Figure S3 — Nrx HS Modification Does Not Affect Nrx Surface Trafficking or Neuron Survival, and Heparinase Reduces Presynaptic Differentiation, Related to Figures 2 and 3

(A) Nrx1β^∗ΔHS reaches the axon surface, like Nrx1β^∗, as shown by surface labeling of the V5 tagged Nrx constructs co-expressed with YFP through a 2A peptide. Note that both Nrx1β^∗ and the ΔHS mutant are primarily axonal as MAP2 positive dendrites show little V5 fluorescence.

(B) The axon surface level of Nrx1β^∗ΔHS was indistinguishable from that of Nrx1β^∗. Ratios of surface V5 to total YFP were assessed along axons of 13 DIV neurons co-expressing the V5 tagged Nrx constructs with YFP linked through the 2A peptide. A Mann-Whitney test showed no significant difference, n = 21-22 cells from 2 independent experiments.

(C) mEPSC amplitude was not significantly different among groups (p = 0.0591). The numbers of cells were: CFP+shCon (n = 21); CFP+shNrx (n = 32); Nrx^∗+shNrx (n = 29); Nrx^∗ΔHS+shNrx (n = 32) from 4 independent experiments. mIPSC amplitude was reduced by Nrx knockdown and partially rescued by RNAi-resistant Nrx^∗ but not Nrx^∗ΔHS. The numbers of cells were: CFP+shCon (n = 20); CFP+shNrx (n = 18); Nrx^∗+shNrx (n = 18); Nrx^∗ΔHS+shNrx (n = 18) from 3 independent experiments. ^∗∗p < 0.01 and ^∗∗∗p < 0.001 by Kruskal-Wallis and Dunn’s tests compared to shCon+CFP. For the experiments shown here and in Figure 2, neurons were transfected at plating with the rescue constructs, exposed to knockdown AAV vectors from 3 DIV and analyzed at 13 DIV (mIPSCs) or 14 DIV (mEPSCs).
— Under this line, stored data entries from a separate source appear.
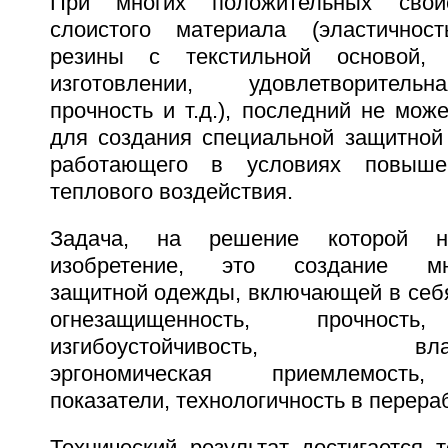
При многих положительных свойс
слоистого материала (эластичнос
резины с текстильной основой, 
изготовлении, удовлетворитель
прочность и т.д.), последний не мож
для создания специальной защитной
работающего в условиях повыше
теплового воздействия.
Задача, на решение которой н
изобретение, это создание мно
защитной одежды, включающей в себя
огнезащищенность, прочность,
изгибоустойчивость, влагон
эргономическая приемлемость,
показатели, технологичность в перераб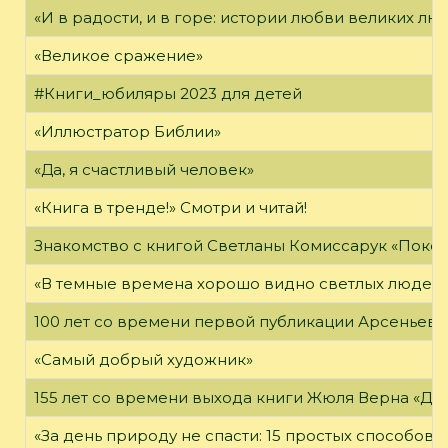
«И в радости, и в горе: истории любви великих лю
«Великое сражение»
#Книги_юбиляры 2023 для детей
«Иллюстратор Библии»
«Да, я счастливый человек»
«Книга в тренде!» Смотри и читай!
Знакомство с книгой Светланы Комиссарук «Поко
«В темные времена хорошо видно светлых людей
100 лет со времени первой публикации Арсеньева В
«Самый добрый художник»
155 лет со времени выхода книги Жюля Верна «Дет
«За день природу не спасти: 15 простых способов с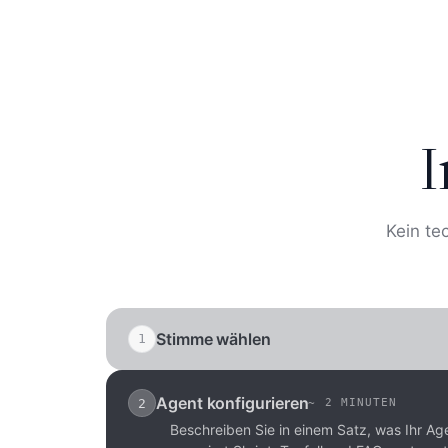
I
Kein te
Stimme wählen
1
~
30 SEKUNDEN
Wählen Sie aus über 250 natürlichen Sti
Sie Ihre eigene. Deutsch, Englisch, und 2
Agent konfigurieren
2
~
2 MINUTEN
Beschreiben Sie in einem Satz, was Ihr Ag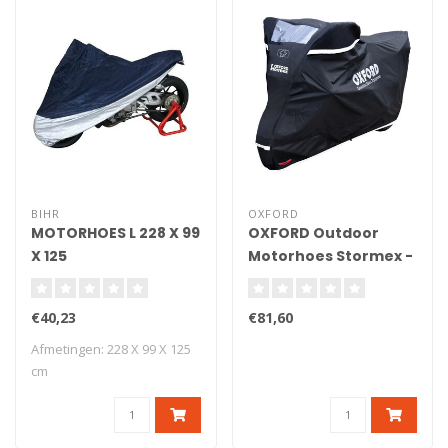
BIHR
OXFORD
MOTORHOES L 228 X 99
OXFORD Outdoor
X 125
Motorhoes Stormex -
Moto / Scooter - S
€40,23
€81,60
Afmetingen: 228 X 99 X 125
cm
(D and E) Hippocampal neuron cultures immunolabeled for MAP2-positive dendrites and tau-positive axons appeared similar among all groups. Neuron density assessed as number of MAP2-positive neurons per coverslip area normalized to the shCon+CFP group did not differ among groups by Kruskal-Wallis, n = 30 from 3 independent experiments. Neurons analyzed here were from the same experiments as for Figures 2, 3D-3E and panel C in this figure. Neurons were transfected at plating with the rescue constructs, exposed to knockdown AAV vectors from 3 DIV and analyzed at 14 DIV.

(F) Clustering of presynaptic marker bassoon in contacting axons induced by NL1, NL2, or LRRTM2 on COS7 cells, but not by NGL-3 a ligand of type IIA protein tyrosine phosphatases, was reduced by heparinase (Heps). Co-labeling for the microtubule associated protein 2 (MAP2) identified dendrites to exclude native synapses from the analysis. Heparinase was added after axon outgrowth only during the co-culture period. For quantitation, see Figure 3C.

Error bars represent SEM. Scale bars, (A) 10 μm, (E) 10 μm, (F) 100 μm.